Exercise — Report how many lines in the data include the string "residential", and add nothing else.

[Records from a dataset]
§ §

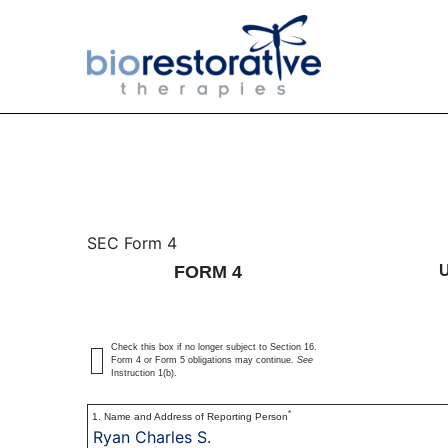
4: Statement of changes 
SEC Form 4
FORM 4
Published on June 14, 2016
Check this box if no longer subject to Section 16.
Form 4 or Form 5 obligations may continue.
See
Instruction 1(b).
*
1. Name and Address of Reporting Person
Ryan Charles S.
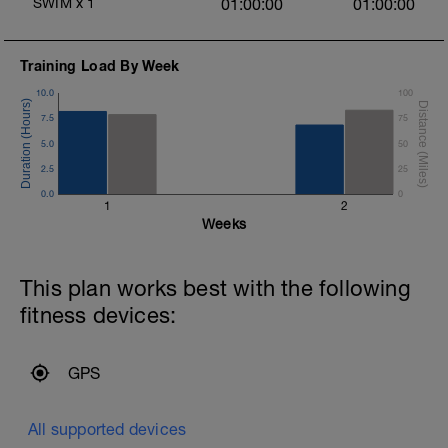
SWIM
x
1
01:00:00
01:00:00
Training Load By Week
10.0
100
7.5
75
5.0
50
2.5
25
0.0
0
1
2
Weeks
This plan works best with the following
fitness devices:
GPS
All supported devices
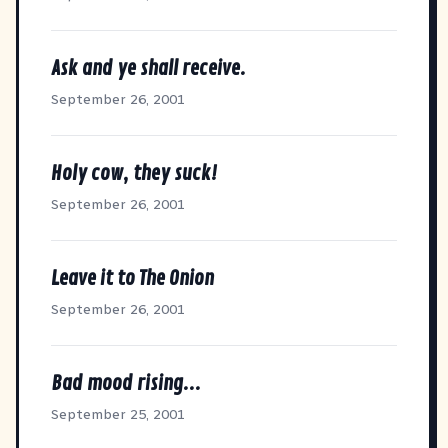
Ask and ye shall receive.
September 26, 2001
Holy cow, they suck!
September 26, 2001
Leave it to The Onion
September 26, 2001
Bad mood rising...
September 25, 2001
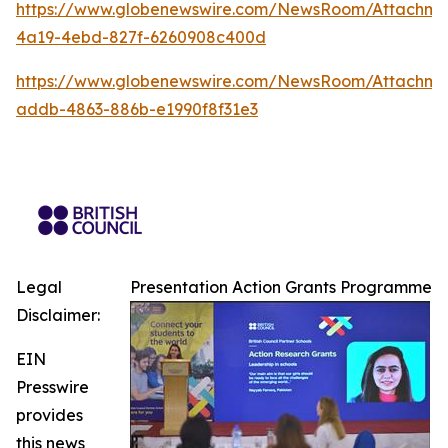
https://www.globenewswire.com/NewsRoom/Attachme
4a19-4ebd-827f-6260908c400d
https://www.globenewswire.com/NewsRoom/Attachm
addb-4863-886b-e1990f8f31e3
Legal
Presentation Action Grants Programme
Disclaimer:
EIN
Presswire
provides
this news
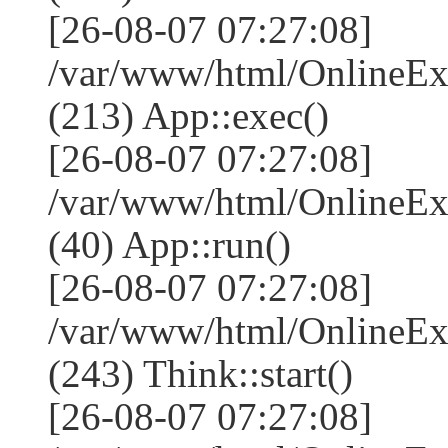
[26-08-07 07:27:08]
/var/www/html/OnlineEx
(213) App::exec()
[26-08-07 07:27:08]
/var/www/html/OnlineEx
(40) App::run()
[26-08-07 07:27:08]
/var/www/html/OnlineE
(243) Think::start()
[26-08-07 07:27:08]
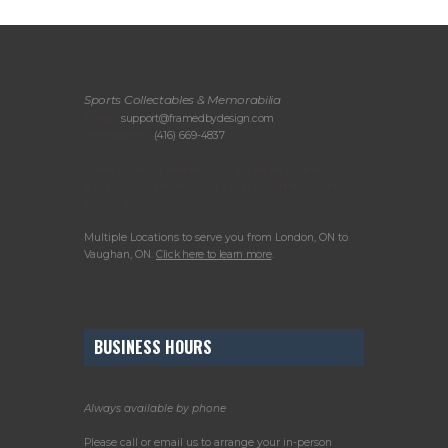
Sports Collectables & Memorabilia
Email:
support@framedbydesign.com
Telephone:
(416) 669-4837
Please call or email us to arrange your in-
person consultation or to drop off items for
framing.
Multiple Locations to serve you from London, ON to
Vaughan, ON.
Click here to learn more
.
BUSINESS HOURS
Always available by phone
Please call or email us to arrange your in-person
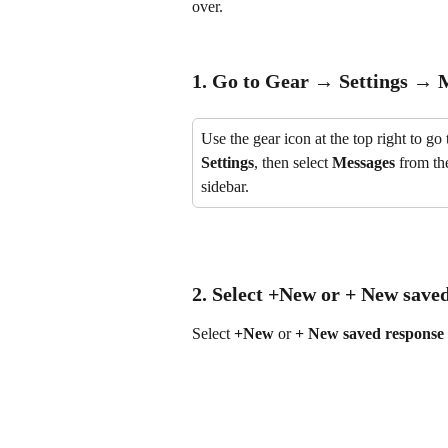
over.
1. Go to 
Gear → Settings → M
Use the gear icon at the top right to go 
Settings
, then select 
Messages
 from the
sidebar.
2. Select 
+New
 or 
+ New saved
Select 
+New
 or 
+ New saved response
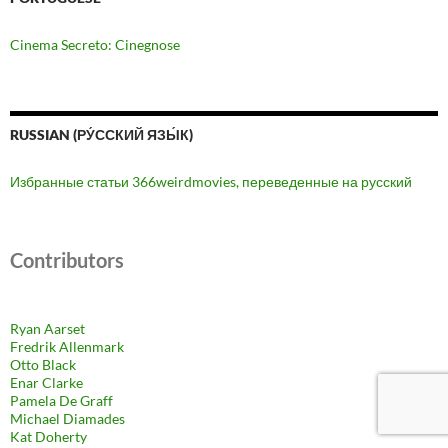
Cinema Secreto: Cinegnose
RUSSIAN (РУ́ССКИЙ ЯЗЫ́К)
Избранные статьи 366weirdmovies, переведенные на русский
Contributors
Ryan Aarset
Fredrik Allenmark
Otto Black
Enar Clarke
Pamela De Graff
Michael Diamades
Kat Doherty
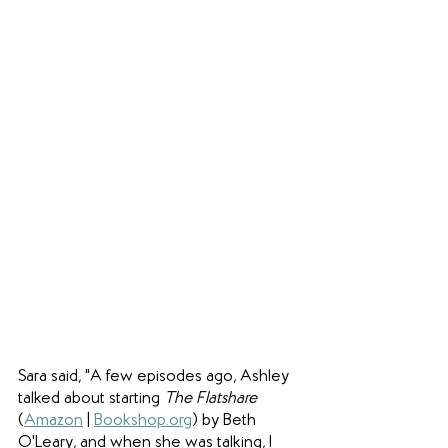
Sara said, "A few episodes ago, Ashley 
talked about starting 
The Flatshare
(
Amazon
 | 
Bookshop.org
) by Beth 
O'Leary, and when she was talking, I 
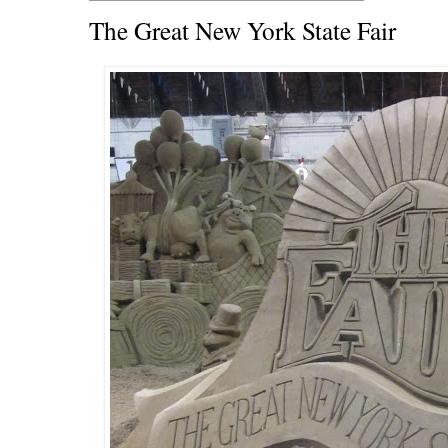
The Great New York State Fair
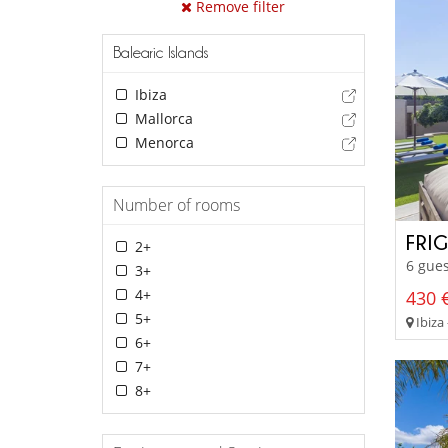
Remove filter
Balearic Islands
Ibiza
Mallorca
Menorca
Number of rooms
FRI
2+
6 gues
3+
4+
430 €
5+
Ibiza 
6+
7+
8+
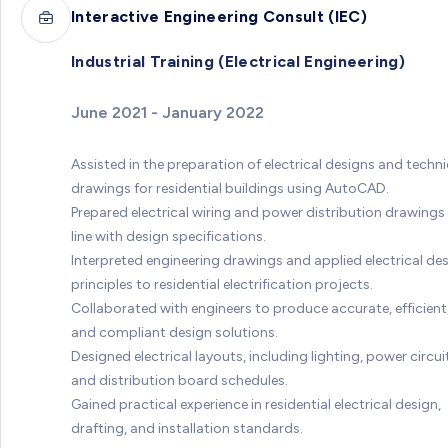
Interactive Engineering Consult (IEC)
Industrial Training (Electrical Engineering)
June 2021 - January 2022
Assisted in the preparation of electrical designs and techni
drawings for residential buildings using AutoCAD.
Prepared electrical wiring and power distribution drawings 
line with design specifications.
Interpreted engineering drawings and applied electrical de
principles to residential electrification projects.
Collaborated with engineers to produce accurate, efficient
and compliant design solutions.
Designed electrical layouts, including lighting, power circui
and distribution board schedules.
Gained practical experience in residential electrical design,
drafting, and installation standards.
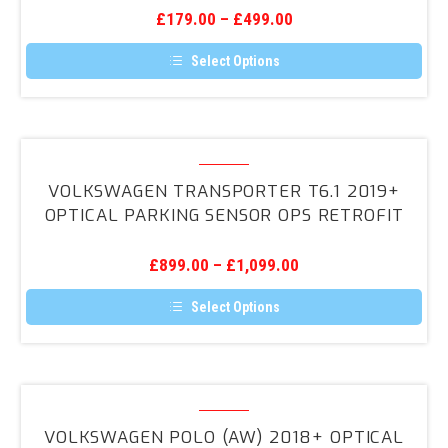
Sensors
£
179.00
–
£
499.00
Select Options
This
product
has
multiple
variants.
Volkswagen
The
Transporter
options
VOLKSWAGEN TRANSPORTER T6.1 2019+
may
T6.1
OPTICAL PARKING SENSOR OPS RETROFIT
be
2019+
chosen
on
Optical
the
£
899.00
–
£
1,099.00
Parking
product
page
Sensor
Select Options
OPS
This
product
Retrofit
has
multiple
variants.
Volkswagen
The
Polo
options
VOLKSWAGEN POLO (AW) 2018+ OPTICAL
may
(AW)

§ §

Written solution — 3